Die intuitiven Einschätzungen der Besitzer und die fachliche Bewertung lagen in vielen Punkten eng beieinander – sie stimmten jedoch nicht immer überein. So tauchten einige wichtige Faktoren, die das Wohlbefinden einer Katze stark beeinflussen, teilweise nicht auf. Die Katzenhalter konzentrierten sich besonders auf sichtbare und direkte Signale; eine neugierige, aufmerksame und aktive Katze wurde von ihnen automatisch als glücklich eingeschätzt.

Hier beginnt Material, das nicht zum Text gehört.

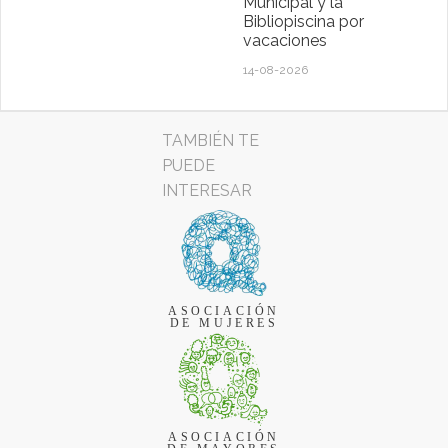
Municipal y la
Bibliopiscina por
vacaciones
14-08-2026
TAMBIÉN TE
PUEDE
INTERESAR
ASOCIACIÓN
DE MUJERES
ASOCIACIÓN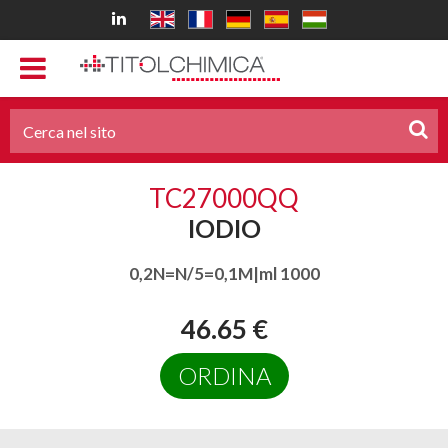
TC27000QQ
IODIO
0,2N=N/5=0,1M|ml 1000
46.65 €
ORDINA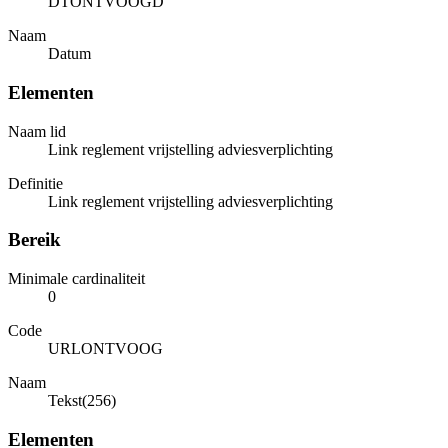
DTONTVOOGD
Naam
Datum
Elementen
Naam lid
Link reglement vrijstelling adviesverplichting
Definitie
Link reglement vrijstelling adviesverplichting
Bereik
Minimale cardinaliteit
0
Code
URLONTVOOG
Naam
Tekst(256)
Elementen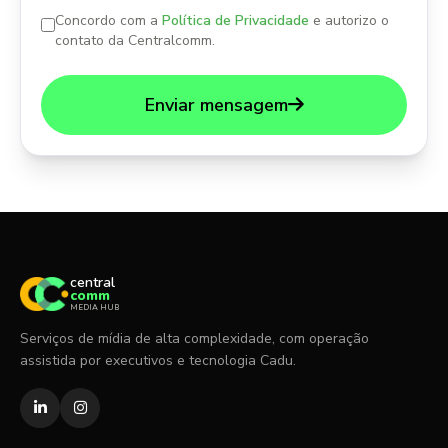
Concordo com a
Política de Privacidade
e autorizo o
contato da Centralcomm.
Enviar mensagem
central
comm
MEDIA HUB
Serviços de mídia de alta complexidade, com operação
assistida por executivos e tecnologia Cadu.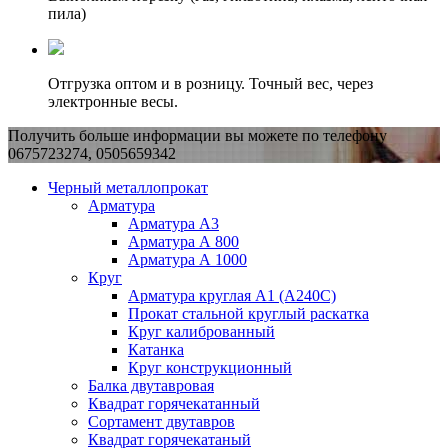
пила)
Отгрузка оптом и в розницу. Точный вес, через
электронные весы.
Получить больше информации вы можете по телефону
0675723274, 0505659342
Черный металлопрокат
Арматура
Арматура А3
Арматура А 800
Арматура А 1000
Круг
Арматура круглая А1 (А240C)
Прокат стальной круглый раскатка
Круг калиброванный
Катанка
Круг конструкционный
Балка двутавровая
Квадрат горячекатанный
Сортамент двутавров
Квадрат горячекатаный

Der Einfluss von Körpergewicht und Alter wurden hingegen z. B. von vielen unterschätzt. Obwohl die negativen Folgen von Übergewicht - eine verkürzte Lebensdauer und ein niedrigeres Aktivitätslevel - unumstritten sind, wollen viele dies offenbar nicht wahrhaben. Ältere Katzen, die zunehmend weniger mobil sind, gelten ebenfalls häufig als glücklich – dabei leiden sie nicht selten eher unbemerkt.

Auf leise Hinweise achten

„Katzenhalter und -innen sind wirklich aufmerksam gegenüber ihren Katzen, aber unsere Ergebnisse deuten darauf hin, dass gerade die Dinge, die am ehesten unbemerkt bleiben, diejenigen sind, die sich leise über die Zeit hinweg ansammeln“, erklärt Studien-Erstautor Andrea Sommese vom Zentrum für Tierernährung und Tierschutzwissenschaften der Vetmeduni. „Gewichtszunahme, die Verlangsamung, die mit dem Alter einhergeht, und eine schrittweise Reduktion der Möglichkeiten, sich natürlich zu verhalten. Obwohl keiner dieser Faktoren in der Regel Alarm auslöst, sind sie alle wichtig für das Wohlbefinden.“

Besonders positiv hoben die Forscher hingegen die Rolle der Mensch-Katze-Beziehung hervor. Diese wurde vor allem bei den fachlichen Parametern offensichtlich, z. B. durch liebevolle Interaktionen wie Streicheln, gemeinsames Sitzen oder Sprechen. Auch eine Umgebung, in der Jagen, Klettern, Erkunden und Spielen gefördert wird, sorgt dafür, dass die Lebensqualität der Katze gesteigert wird.